Assignment ->
Repeat the listing exactly. Do not carry over any pictures.
----- Task input
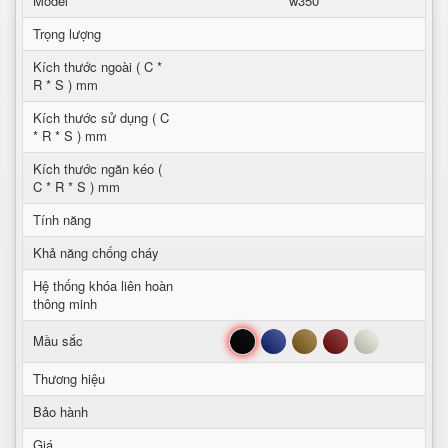
Model
w350
Trọng lượng
Kích thước ngoài ( C *
R * S ) mm
Kích thước sử dụng ( C
* R * S ) mm
Kích thước ngăn kéo (
C * R * S ) mm
Tính năng
Khả năng chống cháy
Hệ thống khóa liên hoàn
thông minh
Đen
Xanh
Nâu
Đỏ
Trắng
Mầu sắc
Thương hiệu
Bảo hành
Giá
----------
Result of this exercise ->
Model
w350
Trọng lượng
Kích thước ngoài ( C *
R * S ) mm
Kích thước sử dụng ( C
* R * S ) mm
Kích thước ngăn kéo (
C * R * S ) mm
Tính năng
Khả năng chống cháy
Hệ thống khóa liên hoàn
thông minh
Đen
Xanh
Nâu
Đỏ
Trắng
Mầu sắc
Thương hiệu
Bảo hành
Giá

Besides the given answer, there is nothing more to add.